La leyenda, con múltiples variantes locales, describe típicamente a una mujer de extraordinaria belleza, vista usualmente de espaldas o a distancia, con una larga y hermosa cabellera, que se aparece a los hombres (especialmente a los infieles, trasnochadores o solitarios) cerca de fuentes de agua como ríos, arroyos, lagos, tanques de agua públicos (pilas) o barrancos. Utiliza su atractivo y, a veces, un canto hipnótico o la tarea mundana de lavar ropa, para atraerlos.

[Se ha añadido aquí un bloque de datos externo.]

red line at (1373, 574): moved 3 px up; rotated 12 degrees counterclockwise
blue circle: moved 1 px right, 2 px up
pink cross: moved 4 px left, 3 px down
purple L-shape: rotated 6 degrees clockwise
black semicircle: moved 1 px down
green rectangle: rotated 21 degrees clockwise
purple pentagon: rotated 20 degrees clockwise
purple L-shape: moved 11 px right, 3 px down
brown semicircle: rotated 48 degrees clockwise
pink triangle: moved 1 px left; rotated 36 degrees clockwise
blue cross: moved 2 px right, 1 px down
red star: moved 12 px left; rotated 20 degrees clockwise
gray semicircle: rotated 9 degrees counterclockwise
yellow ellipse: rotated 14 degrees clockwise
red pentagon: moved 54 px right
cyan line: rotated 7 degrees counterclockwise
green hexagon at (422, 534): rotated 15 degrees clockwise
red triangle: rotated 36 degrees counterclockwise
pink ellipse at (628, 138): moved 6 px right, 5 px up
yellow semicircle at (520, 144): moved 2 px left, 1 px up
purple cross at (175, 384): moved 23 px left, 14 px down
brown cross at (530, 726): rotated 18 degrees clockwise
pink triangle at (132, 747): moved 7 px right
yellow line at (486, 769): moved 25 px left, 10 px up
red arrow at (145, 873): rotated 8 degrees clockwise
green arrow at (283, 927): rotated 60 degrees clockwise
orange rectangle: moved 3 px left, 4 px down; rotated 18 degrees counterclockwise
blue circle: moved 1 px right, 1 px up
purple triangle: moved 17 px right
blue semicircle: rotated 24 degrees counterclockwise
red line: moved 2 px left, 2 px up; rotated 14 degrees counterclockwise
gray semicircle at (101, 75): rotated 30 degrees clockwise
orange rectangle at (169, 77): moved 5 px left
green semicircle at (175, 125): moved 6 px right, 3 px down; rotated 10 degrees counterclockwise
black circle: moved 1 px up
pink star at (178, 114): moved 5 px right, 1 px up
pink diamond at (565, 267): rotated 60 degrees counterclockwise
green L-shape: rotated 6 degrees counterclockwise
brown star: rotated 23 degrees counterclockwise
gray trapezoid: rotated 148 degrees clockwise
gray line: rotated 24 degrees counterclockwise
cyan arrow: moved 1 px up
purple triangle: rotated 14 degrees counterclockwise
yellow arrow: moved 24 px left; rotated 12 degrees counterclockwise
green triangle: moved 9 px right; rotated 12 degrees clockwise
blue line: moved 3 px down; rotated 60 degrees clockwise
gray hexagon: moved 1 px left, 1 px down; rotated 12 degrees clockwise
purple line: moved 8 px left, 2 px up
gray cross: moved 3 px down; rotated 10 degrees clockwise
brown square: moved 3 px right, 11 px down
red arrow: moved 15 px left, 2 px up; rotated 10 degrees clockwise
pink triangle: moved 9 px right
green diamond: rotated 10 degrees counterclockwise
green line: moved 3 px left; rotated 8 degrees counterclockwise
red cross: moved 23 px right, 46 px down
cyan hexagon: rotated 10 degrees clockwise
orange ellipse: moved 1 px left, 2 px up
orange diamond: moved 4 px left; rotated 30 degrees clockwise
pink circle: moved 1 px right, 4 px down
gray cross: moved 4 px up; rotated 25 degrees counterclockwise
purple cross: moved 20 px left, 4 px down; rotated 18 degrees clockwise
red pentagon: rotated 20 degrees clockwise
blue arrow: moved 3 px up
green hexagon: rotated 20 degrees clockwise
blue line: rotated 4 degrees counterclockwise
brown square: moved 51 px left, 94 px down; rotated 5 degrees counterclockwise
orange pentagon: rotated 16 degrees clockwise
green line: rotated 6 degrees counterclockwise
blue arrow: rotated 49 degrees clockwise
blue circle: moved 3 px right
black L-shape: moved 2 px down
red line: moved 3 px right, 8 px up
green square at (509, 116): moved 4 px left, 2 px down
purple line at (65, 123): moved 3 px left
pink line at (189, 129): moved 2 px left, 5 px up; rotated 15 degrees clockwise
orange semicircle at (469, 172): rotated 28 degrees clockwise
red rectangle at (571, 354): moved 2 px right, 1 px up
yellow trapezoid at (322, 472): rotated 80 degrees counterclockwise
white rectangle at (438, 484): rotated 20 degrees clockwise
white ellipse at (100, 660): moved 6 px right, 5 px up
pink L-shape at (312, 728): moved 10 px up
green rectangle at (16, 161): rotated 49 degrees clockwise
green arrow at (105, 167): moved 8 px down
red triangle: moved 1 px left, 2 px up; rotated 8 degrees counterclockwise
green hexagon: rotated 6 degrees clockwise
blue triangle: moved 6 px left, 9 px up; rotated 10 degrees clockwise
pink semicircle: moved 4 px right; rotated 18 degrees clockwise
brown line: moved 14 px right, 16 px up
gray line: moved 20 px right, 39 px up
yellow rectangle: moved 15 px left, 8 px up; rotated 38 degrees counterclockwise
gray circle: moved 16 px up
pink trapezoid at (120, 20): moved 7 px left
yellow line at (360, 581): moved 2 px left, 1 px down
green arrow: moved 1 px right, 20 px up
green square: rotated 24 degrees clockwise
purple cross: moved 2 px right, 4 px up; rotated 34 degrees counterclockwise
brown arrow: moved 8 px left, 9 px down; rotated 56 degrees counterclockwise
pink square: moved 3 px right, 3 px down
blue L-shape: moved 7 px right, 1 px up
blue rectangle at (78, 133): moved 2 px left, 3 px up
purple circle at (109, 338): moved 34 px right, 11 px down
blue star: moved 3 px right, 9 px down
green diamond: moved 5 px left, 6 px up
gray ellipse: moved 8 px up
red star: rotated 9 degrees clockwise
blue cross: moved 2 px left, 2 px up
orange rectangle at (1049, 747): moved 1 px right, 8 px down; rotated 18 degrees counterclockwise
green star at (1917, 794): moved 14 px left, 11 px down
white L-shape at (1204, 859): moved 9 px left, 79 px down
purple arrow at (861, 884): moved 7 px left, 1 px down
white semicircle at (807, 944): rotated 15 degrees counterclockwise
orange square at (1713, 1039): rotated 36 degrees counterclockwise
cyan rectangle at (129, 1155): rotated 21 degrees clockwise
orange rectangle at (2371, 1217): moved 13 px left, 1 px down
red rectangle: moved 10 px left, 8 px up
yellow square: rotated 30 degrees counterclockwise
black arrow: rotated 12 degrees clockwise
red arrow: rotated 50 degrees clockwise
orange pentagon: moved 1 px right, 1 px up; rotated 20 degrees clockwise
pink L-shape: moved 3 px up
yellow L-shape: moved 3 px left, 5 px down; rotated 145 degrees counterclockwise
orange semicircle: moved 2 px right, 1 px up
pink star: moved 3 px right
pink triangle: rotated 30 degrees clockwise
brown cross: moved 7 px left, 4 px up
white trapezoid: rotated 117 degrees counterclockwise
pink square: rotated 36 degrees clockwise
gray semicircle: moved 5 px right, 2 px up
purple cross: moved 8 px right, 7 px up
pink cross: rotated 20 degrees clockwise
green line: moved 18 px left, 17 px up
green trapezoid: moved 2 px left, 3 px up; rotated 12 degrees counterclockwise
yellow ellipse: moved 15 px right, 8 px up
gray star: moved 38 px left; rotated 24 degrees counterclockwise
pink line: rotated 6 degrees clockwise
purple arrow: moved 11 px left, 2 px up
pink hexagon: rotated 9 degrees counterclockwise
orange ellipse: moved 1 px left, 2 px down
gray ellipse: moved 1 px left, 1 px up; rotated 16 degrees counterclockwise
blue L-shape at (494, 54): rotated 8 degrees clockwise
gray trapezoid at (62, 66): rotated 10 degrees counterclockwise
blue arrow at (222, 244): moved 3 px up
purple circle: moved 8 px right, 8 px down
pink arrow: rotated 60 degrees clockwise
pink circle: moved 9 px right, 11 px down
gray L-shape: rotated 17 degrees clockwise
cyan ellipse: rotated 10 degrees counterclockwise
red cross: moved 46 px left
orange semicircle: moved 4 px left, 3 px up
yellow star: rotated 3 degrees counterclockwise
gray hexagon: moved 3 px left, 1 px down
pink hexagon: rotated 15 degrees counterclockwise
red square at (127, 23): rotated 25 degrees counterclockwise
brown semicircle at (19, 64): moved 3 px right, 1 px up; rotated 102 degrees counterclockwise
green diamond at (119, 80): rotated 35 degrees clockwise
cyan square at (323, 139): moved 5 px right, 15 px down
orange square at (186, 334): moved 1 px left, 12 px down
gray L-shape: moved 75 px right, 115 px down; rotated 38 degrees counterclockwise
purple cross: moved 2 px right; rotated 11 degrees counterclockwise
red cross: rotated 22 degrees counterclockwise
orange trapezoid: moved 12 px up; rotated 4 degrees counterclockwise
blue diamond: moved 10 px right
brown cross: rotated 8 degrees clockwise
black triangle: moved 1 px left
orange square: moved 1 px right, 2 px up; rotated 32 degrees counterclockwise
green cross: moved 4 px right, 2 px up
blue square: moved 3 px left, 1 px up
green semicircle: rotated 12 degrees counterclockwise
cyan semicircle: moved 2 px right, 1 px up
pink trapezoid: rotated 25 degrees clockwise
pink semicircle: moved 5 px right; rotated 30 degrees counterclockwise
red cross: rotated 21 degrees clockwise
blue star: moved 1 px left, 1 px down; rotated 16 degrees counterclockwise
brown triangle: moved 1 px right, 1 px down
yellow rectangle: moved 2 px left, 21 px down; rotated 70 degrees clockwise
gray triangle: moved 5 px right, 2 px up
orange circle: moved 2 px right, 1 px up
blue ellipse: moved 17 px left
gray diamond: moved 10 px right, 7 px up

Cuando el hombre se acerca lo suficiente, ella se vuelve revelando un rostro horripilante, comúnmente descrito como la calavera de un caballo o una cara descarnada y monstruosa. El impacto de esta visión puede provocar la locura, la muerte por espanto, o que el hombre se pierda y caiga por un precipicio.
Se considera una leyenda de carácter moralizante, advirtiendo sobre los peligros de la infidelidad, la lujuria o el vagar nocturno. Sus orígenes podrían remontarse a figuras femeninas de las mitologías prehispánicas, posteriormente sincretizadas y adaptadas durante la época colonial. Aunque es folclore, la persistencia y el arraigo cultural de la Siguanaba son hechos contrastables, formando parte del imaginario colectivo y siendo objeto de estudio antropológico y cultural en la región. El relato anterior utiliza esta base legendaria como trasfondo para una historia de horror psicológico y sobrenatural, situándola en un contexto específico (una hacienda guatemalteca junto a un barranco) y explorando el impacto del encuentro en un protagonista escéptico.